Architectural Styles · Lesson 06

Comparing REST, GraphQL, and gRPC

You've seen each style in isolation. Now lay them side by side and build the decision instinct you need for the real question every architect faces: which style goes here, and why?

⏱ 15 min Difficulty: core Prereq: as-01 through as-05

By the end you'll be able to

Read the decision table and map any API requirement to the most fitting style.
Apply "use X when…" guidance to three different scenario types: public API, mobile app, internal microservices.
Justify a multi-style architecture for a single product.

The decision table

Each cell below is a short verdict — read it as "how well does this style handle this dimension?" rather than a strict score. No style wins every dimension.

Dimension	REST	GraphQL	gRPC
Typical clients	Browsers, third-party apps, CLIs	First-party mobile/web apps needing tailored payloads	Internal services, microservice mesh
Performance	Good — JSON/HTTP/1.1 or HTTP/2, well-understood	Good — one round-trip; overhead in query parsing & resolver orchestration	Excellent — binary protobuf + HTTP/2 multiplexing
Caching	Built-in via HTTP (CDN, ETag, Cache-Control)	Manual — persisted queries, client normalised cache, schema hints	Not built-in — must implement at the application layer
Streaming	Server-Sent Events or WebSocket (add-on)	Subscriptions (WebSocket); well-supported in major clients	First-class — 4 streaming modes built into the protocol
Type contract	Optional (OpenAPI, JSON Schema)	Mandatory — SDL schema is the contract	Mandatory — .proto file; compile-time enforcement
Tooling	Universal — curl, Postman, every HTTP library	GraphiQL, Apollo Studio, Relay — rich but specialised	grpcurl, Buf, generated stubs — capable but niche
Debuggability	Excellent — readable JSON in any browser DevTools	Good — JSON responses; errors embedded in body	Difficult — binary wire format; needs grpcurl + proto file
Learning curve	Low — built on HTTP vocabulary most devs know	Medium — SDL, resolvers, N+1 pitfalls	Medium-high — protobuf, codegen, HTTP/2 mental model
Versioning	URL versioning (/v1/) or header; well-established patterns	Additive schema evolution; deprecation directives	Additive field evolution; reserved field numbers for removals
Browser support	Native	Native (over HTTP/1.1)	Requires grpc-web proxy

"Use X when…" guidance

Use REST when

Your API is public or consumed by third parties who should not need special tooling.
The resource model is stable and response shapes don't vary wildly across clients.
You need HTTP caching to work transparently (CDN edge, browser cache).
The team is small or less experienced with specialised tooling — REST has the lowest onboarding cost.
You need humans to curl endpoints during debugging.

Use GraphQL when

Multiple first-party clients (iOS, Android, web) need different subsets of the same underlying data.
The front-end evolves rapidly and you want to add screen fields without back-end deploys.
Over-fetching is costing real bandwidth on mobile connections.
You're willing to invest in DataLoader, persisted queries, and schema governance tooling.

Use gRPC when

The connection is internal — both client and server are under your control.
You need maximum throughput and minimum latency at high call volumes.
You want compile-time contract enforcement across a polyglot service mesh (Go backend, Java service, Python ML worker).
You need native streaming (server push, client upload, bidi) without bolt-on protocols.
Browsers are not direct consumers (or you'll add grpc-web and its proxy).

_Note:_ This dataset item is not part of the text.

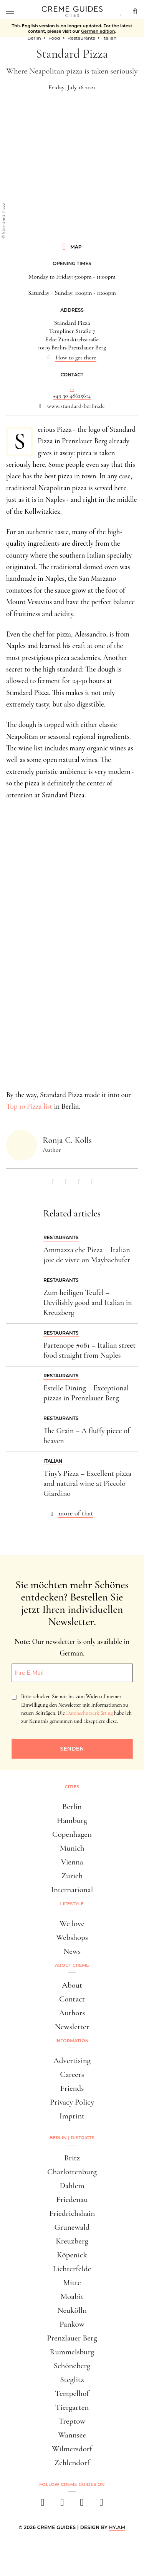 The width and height of the screenshot is (144, 2576). What do you see at coordinates (72, 2338) in the screenshot?
I see `Prenzlauer Berg` at bounding box center [72, 2338].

A simplified decision path. Real decisions involve more dimensions (team experience, existing infrastructure, browser reach) — this is a starting heuristic, not a rule.

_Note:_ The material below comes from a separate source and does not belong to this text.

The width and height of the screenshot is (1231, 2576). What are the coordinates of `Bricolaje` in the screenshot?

Coexistence — a realistic architecture

Mature products typically use all three styles, each at the layer it fits best:

Scenario

A fintech platform's API surface might look like this:

# Public developer API — REST
# Partners integrate via stable, versioned, curl-friendly endpoints
api.fintech.com/v2/payments
api.fintech.com/v2/accounts
api.fintech.com/v2/webhooks

# Mobile / web BFF — GraphQL
# iOS and Android declare exactly what each screen needs
bff.fintech.com/graphql

# Internal service mesh — gRPC
# Risk engine, fraud scorer, ledger — high-frequency internal calls
risk.internal:50051      # rpc Score(Transaction) returns (RiskResult)
ledger.internal:50052    # rpc Debit/Credit streaming
fraud.internal:50053     # bidi streaming for real-time signals

The styles don't compete — they occupy distinct tiers. The REST API is the public face; GraphQL is the BFF (Backend for Frontend) that absorbs client churn; gRPC is the performance backbone hidden from external callers entirely.

🎯 Interview angle

"Pick a style for each of these three scenarios: (a) a public payments API used by hundreds of partners, (b) a mobile app with dozens of heterogeneous screens, (c) a cluster of internal microservices exchanging 50,000 messages per second."

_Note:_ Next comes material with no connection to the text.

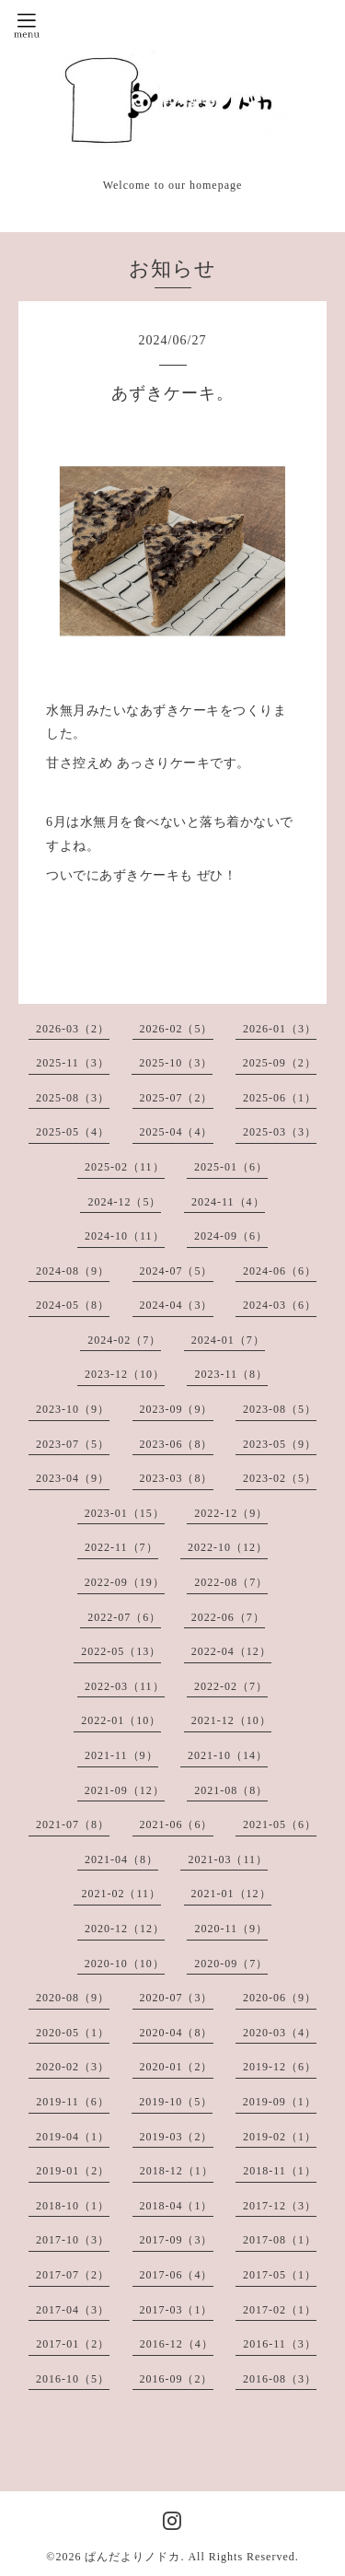  What do you see at coordinates (279, 2309) in the screenshot?
I see `2017-02（1）` at bounding box center [279, 2309].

Strong answer: (a) REST — partner-friendly, cacheable, stable contracts; (b) GraphQL — each screen declares its fields, no endpoint proliferation; (c) gRPC — binary efficiency + HTTP/2 + compile-time contract enforcement across languages. Bonus: mention that (a) and (b) could be the same company using both styles at the same time.

⚠️ Common trap — picking one style for everything

The biggest architectural mistake is cargo-culting a style across the entire organisation. "We're a GraphQL shop" leads to: public APIs that are hard for partners to curl, internal services that parse JSON when they could use binary, and browser clients that can't use a gRPC-only BFF. Each boundary has different constraints — honour them.

✅ Do this, not that

Do document the style decision for each interface boundary in an Architecture Decision Record (ADR) — it forces you to state the trade-offs explicitly and makes future changes intentional. Don't let style choice drift into tribal preference ("we've always done REST") — the cost of the wrong style compounds over years of client integration.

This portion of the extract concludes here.